Part of the Visual Information Processing and Management project | UniMiB
The purpose of the project is to compare three different methods for retrieving the best 5 similar images given a query one.
Main differences between the proposed methods:
- Extraction feature from the first dense layer of MobileNet v2 (1x1280);
- cosine similarity as similarity measure;
- for-loop structure to check all possible combinations of pairs of images;
- tentative use of KDTree to reduce the complexity of the searching algorithm (from O(n) to O(logn)) but lower performance.
- Identification of the most relevant keypoint of each image using 0.01 as threshold for AKZE descriptors
- application of the K-means clustering algorithm to detect centroids (K = 251);
- representation of each image according to the obtained centroids (BOW approach);
- KNN as similarity measure.
Reference: Muhammad, Usman, et al., "Bag of Words KAZE (BoWK) with two‐step classification for high‐resolution remote sensing images." IET Computer Vision 13.4 (2019): 395-403.
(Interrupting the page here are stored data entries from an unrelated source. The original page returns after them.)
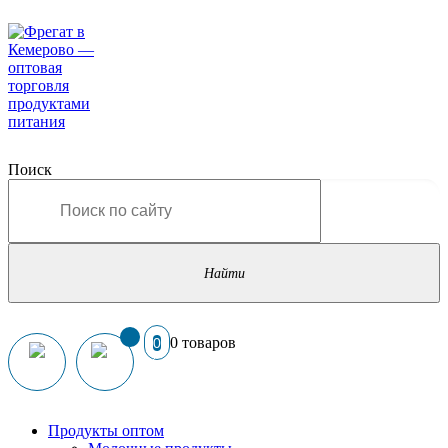
Поиск
0 товаров
0
Продукты оптом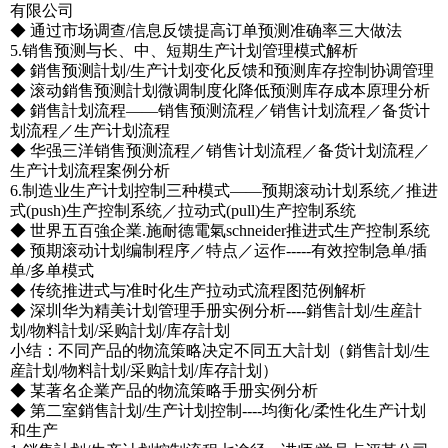
有限公司
◆ 通过市场调查/信息反馈提高订单预测准确率三大做法
5.销售预测与长、中、短期生产计划管理模式解析
◆ 銷售预测計划/生产计划变化反馈和预测库存控制协调管理
◆ 滚动銷售预测計划微调制度化降低预测库存成本原理分析
◆ 銷售計划流程――销售预测流程／销售计划流程／备货计
划流程／生产计划流程
◆ 华强三洋销售预测流程／销售计划流程／备货计划流程／
生产计划流程案例分析
6.制造业生产计划控制三种模式――预期滚动计划系统／推进
式(push)生产控制系统／拉动式(pull)生产控制系统
◆ 世界五百強企業.施耐德電氣schneider推进式生产控制系统
◆ 预期滚动计划编制程序／特点／运作-----有效控制急单/插
单/多单模式
◆ 传统推进式与准时化生产拉动式流程图范例解析
◆ 深圳华为精美计划管理手册实例分析----銷售計划/生産計
划/物料計划/采购計划/库存計划
小结：不同产品的物流策略决定不同五大計划（銷售計划/生
産計划/物料計划/采购計划/库存計划）
◆ 某著名企業产品的物流策略手册实例分析
◆ 第二室銷售計划/生产计划控制----均衡化/柔性化生产计划
和生产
- Definition of embedding model and replication of it using triplet loss;
- each triplet is composed of an Anchor, a Positive example and a Negative one;
- use of the trained NN as feature extractor;
- KNN as similarity measure.
The table below contains the performance of the methods described according to the top-5 accuracy metric.
Approach | Top-5 accuracy |
---|---|
CNN | 31% |
CNN with KDTree | 24% |
BoWA | 7% |
Siamese network | 15% |
As shown in the table, the method that uses transfer learning from a pre-trained CNN obtains the best result.
Note: It is important to underline that during the analysis, some images that are not correctly labeled have emerged; an initial data cleaning step on the original dataset is required to not misleal further analysis.